A recent phase 3 study17 further characterizes the efficacy and safety of reslizumab in patients aged 12–75 years with asthma inadequately controlled by at least a medium-dose ICS and with a blood eosinophil count ≥400cells/μL. Patients were randomized to receive reslizumab 0.3 or 3.0mg/kg or placebo administered once every 4 weeks for 16 weeks. The primary end point was change from baseline in pre-bronchodilator FEV1 over 16 weeks. Secondary end points included FVC, forced expiratory flow at 25–75% of FVC (FEF25%–75%), patient-reported control of asthma symptoms, short-acting β-agonist (SABA) use, blood eosinophil levels, and safety. Reslizumab significantly improved lung function, asthma control and symptoms, and quality of life. It was well tolerated in patients with inadequately controlled asthma (despite standard therapy) and elevated blood eosinophil levels. Overall, the 3.0-mg/kg dose of reslizumab provided greater improvements in asthma outcomes vs. the 0.3-mg/kg dose, with comparable safety.

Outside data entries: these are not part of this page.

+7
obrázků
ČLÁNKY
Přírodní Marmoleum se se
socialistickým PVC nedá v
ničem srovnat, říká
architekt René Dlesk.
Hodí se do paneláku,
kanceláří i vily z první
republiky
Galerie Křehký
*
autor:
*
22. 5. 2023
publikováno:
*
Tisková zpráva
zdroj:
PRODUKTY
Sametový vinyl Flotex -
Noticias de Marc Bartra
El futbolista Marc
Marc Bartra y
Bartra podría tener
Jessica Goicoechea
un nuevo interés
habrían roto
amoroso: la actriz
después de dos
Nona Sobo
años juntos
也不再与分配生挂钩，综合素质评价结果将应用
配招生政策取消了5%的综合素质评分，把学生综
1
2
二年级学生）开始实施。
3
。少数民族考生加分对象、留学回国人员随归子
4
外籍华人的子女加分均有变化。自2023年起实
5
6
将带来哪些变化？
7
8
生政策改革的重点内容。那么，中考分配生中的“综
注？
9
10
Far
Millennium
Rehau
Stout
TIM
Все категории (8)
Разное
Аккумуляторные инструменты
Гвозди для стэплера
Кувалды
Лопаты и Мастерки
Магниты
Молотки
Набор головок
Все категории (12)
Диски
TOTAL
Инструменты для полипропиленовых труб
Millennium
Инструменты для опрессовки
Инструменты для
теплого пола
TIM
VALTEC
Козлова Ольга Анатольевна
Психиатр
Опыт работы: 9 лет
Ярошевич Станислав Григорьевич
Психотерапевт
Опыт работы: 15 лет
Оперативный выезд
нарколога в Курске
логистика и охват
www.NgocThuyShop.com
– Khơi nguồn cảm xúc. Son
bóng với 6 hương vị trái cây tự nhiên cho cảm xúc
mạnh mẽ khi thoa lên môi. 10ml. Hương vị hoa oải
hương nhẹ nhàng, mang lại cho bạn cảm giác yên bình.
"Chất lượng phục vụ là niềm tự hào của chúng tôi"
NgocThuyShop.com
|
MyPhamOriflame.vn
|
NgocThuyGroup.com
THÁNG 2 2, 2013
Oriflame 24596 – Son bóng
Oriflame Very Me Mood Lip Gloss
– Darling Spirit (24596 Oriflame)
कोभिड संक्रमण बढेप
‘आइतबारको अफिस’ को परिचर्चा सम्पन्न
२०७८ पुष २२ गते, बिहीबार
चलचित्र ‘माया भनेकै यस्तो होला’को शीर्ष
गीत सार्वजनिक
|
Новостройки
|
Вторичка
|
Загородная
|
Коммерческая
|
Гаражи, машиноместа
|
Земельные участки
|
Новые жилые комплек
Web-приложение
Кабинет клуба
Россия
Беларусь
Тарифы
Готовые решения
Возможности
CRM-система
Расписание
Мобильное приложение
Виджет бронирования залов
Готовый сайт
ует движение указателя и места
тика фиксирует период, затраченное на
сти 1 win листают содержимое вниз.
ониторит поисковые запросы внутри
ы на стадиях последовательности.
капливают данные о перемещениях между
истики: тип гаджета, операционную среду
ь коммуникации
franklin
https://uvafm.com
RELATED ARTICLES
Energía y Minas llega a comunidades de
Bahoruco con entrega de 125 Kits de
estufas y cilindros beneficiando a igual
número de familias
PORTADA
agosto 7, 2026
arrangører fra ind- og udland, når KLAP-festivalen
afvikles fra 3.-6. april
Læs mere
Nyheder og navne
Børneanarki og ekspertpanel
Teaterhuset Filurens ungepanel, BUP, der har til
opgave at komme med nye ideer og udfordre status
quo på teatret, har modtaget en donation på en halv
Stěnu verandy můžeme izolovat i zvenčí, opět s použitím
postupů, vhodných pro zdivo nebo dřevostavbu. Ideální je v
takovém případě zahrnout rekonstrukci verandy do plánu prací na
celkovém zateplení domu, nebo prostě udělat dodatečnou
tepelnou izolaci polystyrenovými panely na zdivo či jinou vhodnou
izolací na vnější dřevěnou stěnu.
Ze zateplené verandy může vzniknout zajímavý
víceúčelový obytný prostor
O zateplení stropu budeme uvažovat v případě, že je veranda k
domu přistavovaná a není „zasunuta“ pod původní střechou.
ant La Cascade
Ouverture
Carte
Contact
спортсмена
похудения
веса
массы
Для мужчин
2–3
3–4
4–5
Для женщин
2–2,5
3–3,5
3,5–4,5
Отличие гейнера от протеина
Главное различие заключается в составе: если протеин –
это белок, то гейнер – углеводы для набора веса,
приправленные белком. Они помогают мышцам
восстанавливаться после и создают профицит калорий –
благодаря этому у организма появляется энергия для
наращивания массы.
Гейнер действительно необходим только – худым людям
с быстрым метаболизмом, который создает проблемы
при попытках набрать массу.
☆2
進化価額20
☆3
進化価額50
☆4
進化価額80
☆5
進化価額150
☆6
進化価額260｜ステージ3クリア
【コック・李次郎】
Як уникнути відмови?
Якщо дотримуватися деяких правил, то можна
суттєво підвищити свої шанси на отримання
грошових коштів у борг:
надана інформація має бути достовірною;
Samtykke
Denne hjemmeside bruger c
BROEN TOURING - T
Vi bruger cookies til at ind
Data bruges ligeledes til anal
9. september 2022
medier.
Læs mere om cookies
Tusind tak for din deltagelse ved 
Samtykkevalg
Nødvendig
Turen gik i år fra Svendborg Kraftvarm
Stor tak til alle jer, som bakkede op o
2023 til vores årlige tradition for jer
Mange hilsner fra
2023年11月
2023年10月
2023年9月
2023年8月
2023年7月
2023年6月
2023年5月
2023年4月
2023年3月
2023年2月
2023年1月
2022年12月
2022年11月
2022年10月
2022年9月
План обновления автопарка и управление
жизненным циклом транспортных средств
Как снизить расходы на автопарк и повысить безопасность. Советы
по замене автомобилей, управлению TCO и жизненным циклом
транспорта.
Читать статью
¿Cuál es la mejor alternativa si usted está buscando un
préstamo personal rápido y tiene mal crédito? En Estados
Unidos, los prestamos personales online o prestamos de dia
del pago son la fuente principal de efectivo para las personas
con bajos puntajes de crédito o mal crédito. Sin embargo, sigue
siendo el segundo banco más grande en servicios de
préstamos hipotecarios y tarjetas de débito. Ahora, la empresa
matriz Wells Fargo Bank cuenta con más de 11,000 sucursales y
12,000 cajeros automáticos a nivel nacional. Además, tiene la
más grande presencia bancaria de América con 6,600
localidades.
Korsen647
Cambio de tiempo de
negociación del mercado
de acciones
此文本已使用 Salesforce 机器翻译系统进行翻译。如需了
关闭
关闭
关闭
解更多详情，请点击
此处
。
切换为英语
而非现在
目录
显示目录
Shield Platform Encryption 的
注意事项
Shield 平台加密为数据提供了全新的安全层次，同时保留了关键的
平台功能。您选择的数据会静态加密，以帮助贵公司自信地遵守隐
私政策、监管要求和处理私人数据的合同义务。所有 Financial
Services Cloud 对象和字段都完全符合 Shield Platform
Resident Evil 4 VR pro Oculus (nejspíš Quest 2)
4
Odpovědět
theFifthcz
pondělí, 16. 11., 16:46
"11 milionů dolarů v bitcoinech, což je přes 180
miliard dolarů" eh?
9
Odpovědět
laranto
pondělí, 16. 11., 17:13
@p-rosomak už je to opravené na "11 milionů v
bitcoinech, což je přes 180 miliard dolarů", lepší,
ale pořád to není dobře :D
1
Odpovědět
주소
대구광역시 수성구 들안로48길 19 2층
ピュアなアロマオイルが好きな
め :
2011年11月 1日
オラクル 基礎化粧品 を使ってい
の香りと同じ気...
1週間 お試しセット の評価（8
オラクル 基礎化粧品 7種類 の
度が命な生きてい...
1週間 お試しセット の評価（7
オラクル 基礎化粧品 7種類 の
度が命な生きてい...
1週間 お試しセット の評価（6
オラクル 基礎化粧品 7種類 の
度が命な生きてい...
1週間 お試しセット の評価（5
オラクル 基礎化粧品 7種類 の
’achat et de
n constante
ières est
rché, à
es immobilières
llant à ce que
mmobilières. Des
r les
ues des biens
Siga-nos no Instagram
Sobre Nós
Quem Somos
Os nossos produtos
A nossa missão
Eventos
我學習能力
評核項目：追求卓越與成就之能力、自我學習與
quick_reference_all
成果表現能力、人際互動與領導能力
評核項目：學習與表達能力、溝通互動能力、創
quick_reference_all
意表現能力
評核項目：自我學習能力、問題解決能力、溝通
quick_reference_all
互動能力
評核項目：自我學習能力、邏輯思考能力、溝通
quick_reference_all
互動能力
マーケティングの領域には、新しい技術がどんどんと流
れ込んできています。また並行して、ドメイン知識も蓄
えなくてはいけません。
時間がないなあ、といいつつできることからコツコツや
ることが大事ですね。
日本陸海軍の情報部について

Benralizumab is a humanized IgG1κ mAb which targets IL-5Rα, an IL-5 receptor expressed on eosinophils and basophils. It has been shown to deplete eosinophils through antibody-dependent cellular cytotoxicity. It exhibited an acceptable safety profile in a phase I multicenter, double-blind, placebo-controlled study, in which 13 patients were randomized to receive a single intravenous dose of benralizumab 1mg/kg or placebo and 14 patients to receive three monthly subcutaneous doses of placebo or, either 100mg or 200mg of benralizumab. Both cohorts (single intravenous dose and multiple subcutaneous doses) presented a reduction in eosinophil counts in the airway mucosa and submucosa, as well as, in sputum. The percentages of eosinophil reduction in airway mucosa between placebo and benralizumab were statistically significant when both cohorts were combined in a post hoc analysis. There was also suppression in eosinophil levels in the bone marrow and peripheral blood.18

A phase 2B study was performed on 18–75-year-old patients with uncontrolled asthma treated with a medium or high-dose of ICS and LABA who had suffered from two to six exacerbations over the last year. Patients were randomized to receive placebo or one of three doses of benralizumab: 2mg, 20mg or 100mg. They were given subcutaneous injections every four weeks for the first three doses and afterwards every eight weeks for a year. The study conclusion was that benralizumab at 20mg and 100mg doses reduced asthma exacerbations in patients with eosinophilic uncontrolled asthma with at least a baseline blood eosinophil count of 300cells/μL.19 In both studies the most common adverse effect was nasopharyngitis.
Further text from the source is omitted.